Transfer learning refers to machine learning techniques that focus on acquiring knowledge from related tasks/domains to improve generalization in the tasks/domains of interest.
Transfer learning (or knowledge transfer) is a strategy to address the variation in the data distributions within heterogeneous datasets by reutilizing knowledge from source problems to solve target tasks. This strategy, inspired by psychology[1], aims to exploit common features between related tasks and domains. For instance, an expert in magnetic resonance imaging (MRI) can specialize in computed tomography (CT) imaging faster than someone with no knowledge in either MRI or CT.

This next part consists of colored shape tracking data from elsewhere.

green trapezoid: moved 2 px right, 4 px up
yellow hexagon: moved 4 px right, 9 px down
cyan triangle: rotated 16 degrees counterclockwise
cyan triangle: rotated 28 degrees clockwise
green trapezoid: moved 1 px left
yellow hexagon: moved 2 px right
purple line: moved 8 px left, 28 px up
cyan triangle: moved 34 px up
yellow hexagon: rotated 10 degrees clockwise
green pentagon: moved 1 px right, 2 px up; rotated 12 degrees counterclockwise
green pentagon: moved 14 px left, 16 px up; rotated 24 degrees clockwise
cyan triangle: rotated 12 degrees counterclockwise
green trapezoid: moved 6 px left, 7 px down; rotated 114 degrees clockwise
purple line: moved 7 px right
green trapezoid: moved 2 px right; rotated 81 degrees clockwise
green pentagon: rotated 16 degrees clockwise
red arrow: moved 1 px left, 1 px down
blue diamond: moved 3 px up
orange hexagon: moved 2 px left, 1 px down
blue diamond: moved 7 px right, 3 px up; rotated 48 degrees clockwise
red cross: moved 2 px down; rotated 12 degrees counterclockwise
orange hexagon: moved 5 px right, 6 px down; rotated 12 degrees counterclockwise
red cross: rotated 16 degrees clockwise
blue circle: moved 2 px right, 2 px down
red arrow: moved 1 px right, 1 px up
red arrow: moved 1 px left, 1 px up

According to Pan and Yang[2], a domain in transfer learning can be defined as \( \mathcal{D}=\{\mathcal{X}, P(X)\} \) where \( \mathcal{X} \) is the feature space, and \( P(X) \) with \( X=\left\{x_{1}, \ldots, x_{n}\right\} \subset \mathcal{X} \) is a marginal probability distribution. For example, in the context of MRI, \( \mathcal{X} \) could include all possible images derived from a particular MRI protocol, acquisition parameters, and scanner hardware, and \( P(X) \) depend on, for instance, subject groups, such as adolescents or elderly people. Tasks comprise a label space \( \mathcal{Y} \) and a decision function \( f \), i.e., \( \mathcal{T}=\{\mathcal{Y}, f\} \). The decision function is to be learned from the training data \( (X,Y) \). Tasks in MR brain imaging can be, for instance, survival rate prediction of cancer patients, where \( f \) is the function that predicts the survival rate, and \( \mathcal{Y} \) is the set of all possible outcomes. Given a source domain \( \mathcal{D}_S \) and task \( \mathcal{T}_S \), and a target domain \( \mathcal{D}_T \) and task \( \mathcal{T}_T \), transfer learning reutilizes the knowledge acquired in \( \mathcal{D}_S \) and \( \mathcal{T}_S \) to improve the generalization of \( f_T \) in \( \mathcal{D}_T \) [2]. Importantly, \( \mathcal{D}_S \) must be related to \( \mathcal{D}_T \), and \( \mathcal{T}_S \) must be related to \( \mathcal{T}_T \) [3]; otherwise, transfer learning can worsen the accuracy on the target domain. This phenomenon, called negative transfer, has been recently formalized in Wang et al.[4].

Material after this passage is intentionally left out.